Перед тем как их отправили заселять четвертую нижнюю палубу, Федор вдоволь налюбовался верхней. Квинкерема «Гнев Рима», в отличие от карфагенской, выглядела крупнее. Кроме размеров он обратил внимание и на прочие отличия, замеченные еще во время пребывания в порту. Основными достопримечательностями являлись возвышавшаяся ближе к корме башня, с чьей площадки Публий Крац Кальвин недавно выступал перед строем морпехов, и большой абордажный виадук, назвать который «мостиком» у Чайки вблизи этой конструкции просто язык не поворачивался, поскольку сие сооружение вытягивалось на десять с гаком метров в длину, при ширине метра полтора. И называлось «корвус», как помнилось из прочитанного в прошлом, что в переводе означало ворон. Этот «мостик» был снабжен бортиками и металлической загнутой шпорой на конце, вернее, крюком, напоминавшим клюв хищной птицы, из чего, видно, и происходило его название.
Сейчас, когда корабль выходил из гавани, «корвус» находился в вертикальном положении и крепился с помощью системы блоков и веревок. Но, судя по мощному основанию и каким-то хитрым рычажным приспособлениям, разворачиваться он мог в любую сторону. Бросив взгляд на корму, где располагалась подвешенная на талях шлюпка, Федор обратил внимание, что ахтерштевень[54 - Ахтерштевень являлся прямым продолжением киля, закручиваясь выше уровня верхней палубы. Этому элементу, т. н. акропостолю, часто придавалась форма рыбьего или петушиного хвоста, а в римское время головы лебедя. Кроме декоративной акропостоль нес и немалую практическую нагрузку. Во время слабого встречного ветра он стабилизировал управляющий момент на рулях и предотвращал «рысканье», которое было свойственно всем плоскодонным мелкосидящим судам. А когда судно попадало в шторм, – работал подобием штормового паруса для удержания судна носом к ветру и волне.] загнут высоко над водой и выполнен мастерами-резчиками в виде головы лебедя.
Словно в ответ на его мысли Гней Фурий Атилий, спустившийся с башни, громко крикнул, перекрывая свист ветра, начавшего усиливаться, едва они вышли в открытое море:
– Сейчас вы осмотрите свои места на корабле, где будете жить в дальних походах. Их вам покажет ваш инструктор по морским уставам Домиций Аст Требра, – центурион хлопнул по плечу шагнувшего вперед рядового легионера в обычной форме, но, вероятно, немало повидавшего, о чем свидетельствовало два неглубоких шрама, рассекавших его лицо через щеку и висок.

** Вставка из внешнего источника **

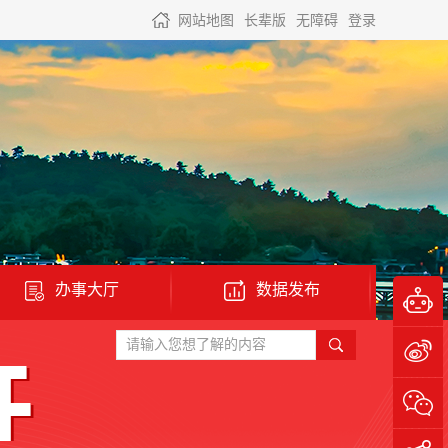
网站地图
长辈版
无障碍
登录
办事大厅
数据发布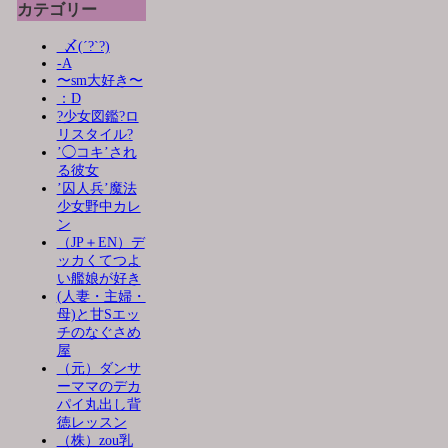
カテゴリー
_〆(´?`?)
-A
〜sm大好き〜
：D
?少女図鑑?ロ
リスタイル?
’◯コキ’され
る彼女
’囚人兵’魔法
少女野中カレ
ン
（JP＋EN）デ
ッカくてつよ
い艦娘が好き
(人妻・主婦・
母)と甘Sエッ
チのなぐさめ
屋
（元）ダンサ
ーママのデカ
パイ丸出し背
徳レッスン
（株）zou乳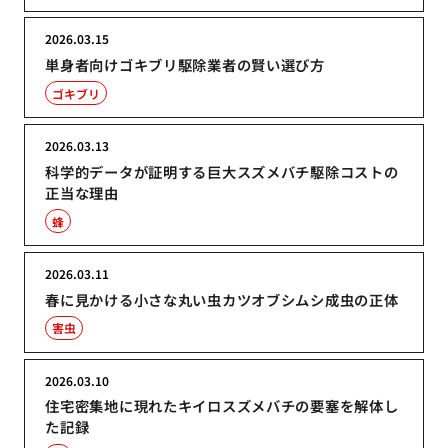
2026.03.15
単身者向けゴキブリ駆除業者の賢い選び方
ゴキブリ
2026.03.13
科学的データが証明する巨大スズメバチ駆除コストの
正当な理由
蜂
2026.03.11
春に見かける小さな丸い虫カツオブシムシ成虫の正体
害虫
2026.03.10
住宅密集地に現れたキイロスズメバチの要塞を解体し
た記録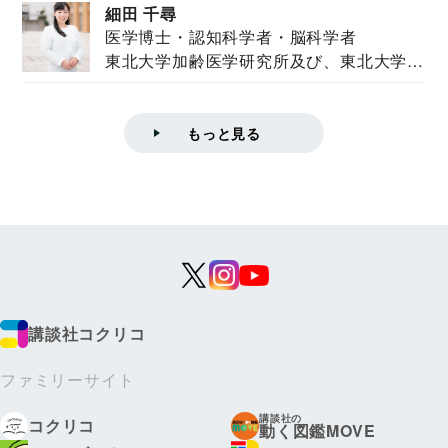
細田 千尋
医学博士・認知科学者・脳科学者
東北大学加齢医学研究所及び、東北大学大
学院情報科学...
もっと見る
講談社コクリコ
ファミリーサイト
講談社の
コクリコ
動く図鑑MOVE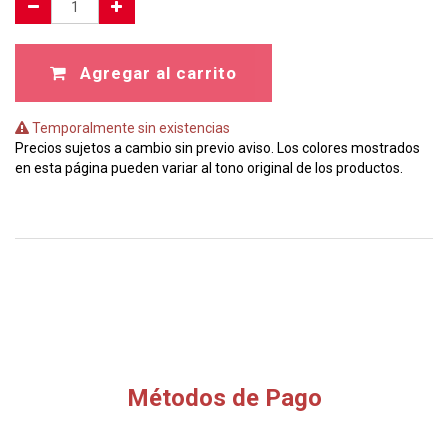
Agregar al carrito
Temporalmente sin existencias
Precios sujetos a cambio sin previo aviso. Los colores mostrados
en esta página pueden variar al tono original de los productos.
Métodos de Pago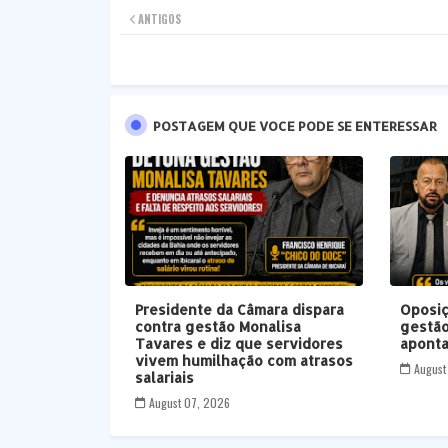
ANTIGOS
POSTAGEM QUE VOCE PODE SE ENTERESSAR
Presidente da Câmara dispara
Oposiç
contra gestão Monalisa
gestão
Tavares e diz que servidores
aponta
vivem humilhação com atrasos
August
salariais
August 07, 2026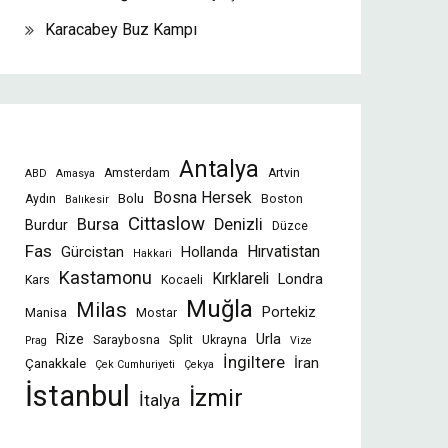
Karacabey Buz Kampı
Antalya
Amsterdam
Artvin
ABD
Amasya
Bosna Hersek
Bolu
Aydın
Boston
Balıkesir
Cittaslow
Bursa
Denizli
Burdur
Düzce
Fas
Gürcistan
Hollanda
Hırvatistan
Hakkari
Kastamonu
Kırklareli
Londra
Kars
Kocaeli
Muğla
Milas
Portekiz
Manisa
Mostar
Rize
Urla
Saraybosna
Split
Ukrayna
Prag
Vize
İngiltere
İran
Çanakkale
Çek Cumhuriyeti
Çekya
İstanbul
İzmir
İtalya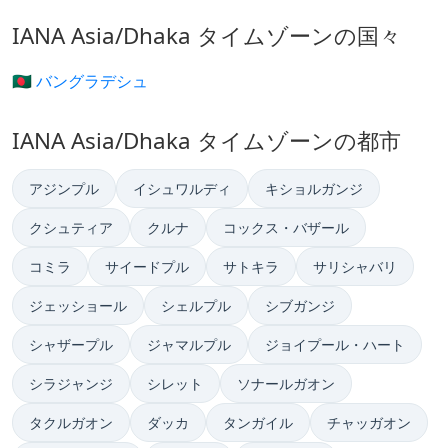
IANA Asia/Dhaka タイムゾーンの国々
🇧🇩 バングラデシュ
IANA Asia/Dhaka タイムゾーンの都市
アジンプル
イシュワルディ
キショルガンジ
クシュティア
クルナ
コックス・バザール
コミラ
サイードプル
サトキラ
サリシャバリ
ジェッショール
シェルプル
シブガンジ
シャザープル
ジャマルプル
ジョイプール・ハート
シラジャンジ
シレット
ソナールガオン
タクルガオン
ダッカ
タンガイル
チャッガオン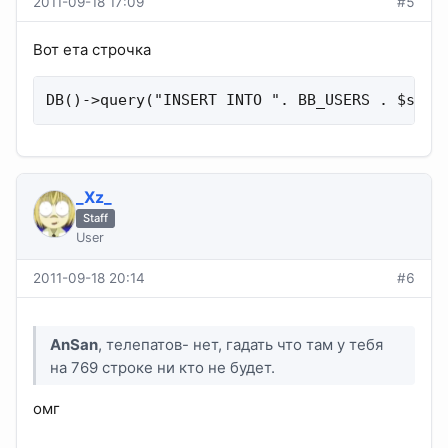
2011-09-18 17:09
#5
Вот ета строчка
DB()->query("INSERT INTO ". BB_USERS . $sql_
_Xz_
Staff
User
2011-09-18 20:14
#6
AnSan
, телепатов- нет, гадать что там у тебя
на 769 строке ни кто не будет.
омг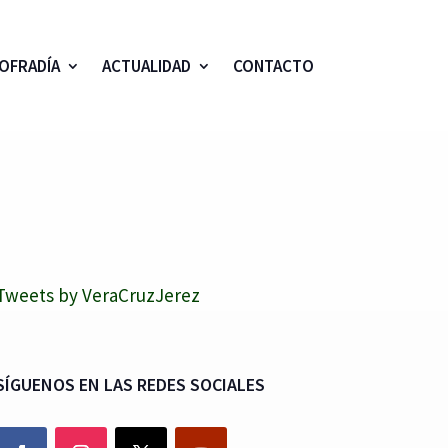
OFRADÍA
ACTUALIDAD
CONTACTO
Tweets by VeraCruzJerez
SÍGUENOS EN LAS REDES SOCIALES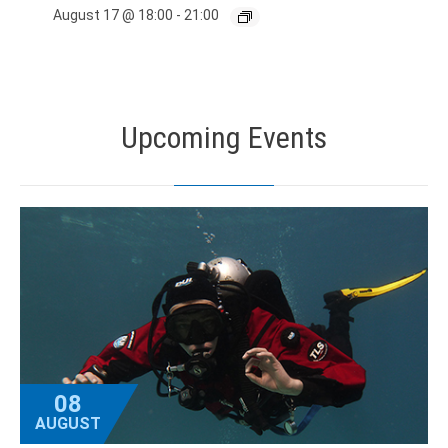
August 17 @ 18:00
-
21:00
Upcoming Events
08
AUGUST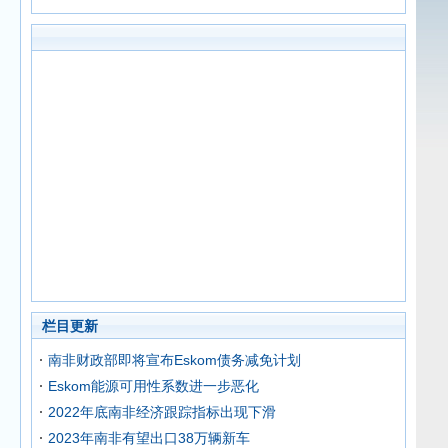
栏目更新
南非财政部即将宣布Eskom债务减免计划
Eskom能源可用性系数进一步恶化
2022年底南非经济跟踪指标出现下滑
2023年南非有望出口38万辆新车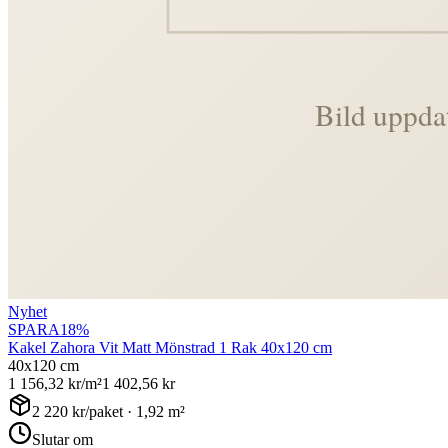
Nyhet
SPARA
18
%
Kakel Zahora Vit Matt Mönstrad 1 Rak 40x120 cm
40x120 cm
1 156,32
kr/m²
1 402,56
kr
2 220
kr/paket ·
1,92
m²
Slutar om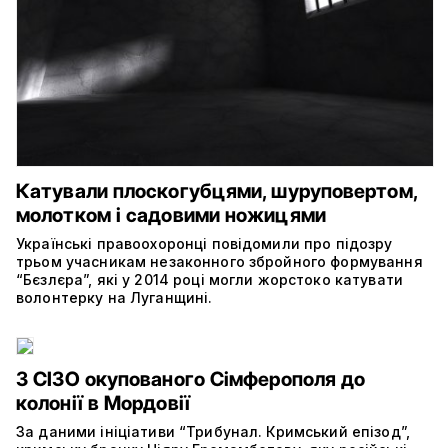
Катували плоскогубцями, шуруповертом,
молотком і садовими ножицями
Українські правоохоронці повідомили про підозру
трьом учасникам незаконного збройного формування
“Бєзлєра”, які у 2014 році могли жорстоко катувати
волонтерку на Луганщині.
З СІЗО окупованого Сімферополя до
колонії в Мордовії
За даними ініціативи “Трибунал. Кримський епізод”,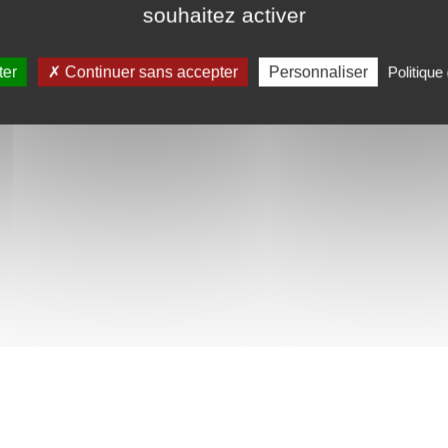
souhaitez activer
ter
Continuer sans accepter
Personnaliser
Politique 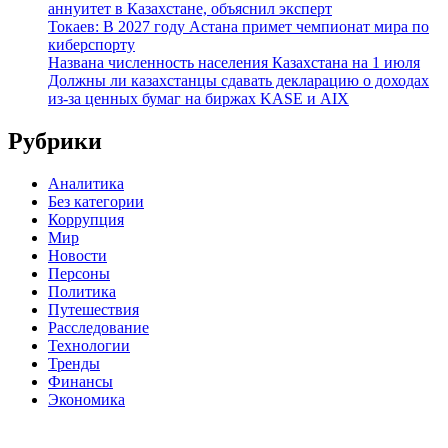
аннуитет в Казахстане, объяснил эксперт
Токаев: В 2027 году Астана примет чемпионат мира по
киберспорту
Названа численность населения Казахстана на 1 июля
Должны ли казахстанцы сдавать декларацию о доходах
из-за ценных бумаг на биржах KASE и AIX
Рубрики
Аналитика
Без категории
Коррупция
Мир
Новости
Персоны
Политика
Путешествия
Расследование
Технологии
Тренды
Финансы
Экономика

– Он расскажет вам, что можно делать на корабле, а чего нельзя, – вставил слово капитан, по-прежнему наблюдавший за новобранцами со своей башни.
– А потом он же покажет вам, как использовать в бою «ворон», – закончил Гней Фурий Атилий, покосившись на башню.
– Все за мной, – приказал рядовой Домиций и, не обращая внимания на реакцию опционов, направился вниз по ближайшей лестнице.
Когда обе центурии, гремя оружием, спустились на четвертую палубу, Федор тут же увидел слаженно работавших гребцов. Между ними прохаживался надзирающий, отдавая приказы, а в центре палубы стоял флейтист, то и дело подававший ритмичные сигналы, повинуясь которым накачанные мужики на веслах меняли ритм гребли. Ни плетки в руках надзирающего, ни кандалов на ногах самих гребцов Федор не углядел.
– Слушай, – спросил он вполголоса у Квинта, когда моряк-старослужащий определил первой центурии отгороженное место на корме, заполненное деревянными лавками и отделенное от гребцов переборкой с нешироким проходом, но без двери, – а гребцов, что, разве не из рабов набирают?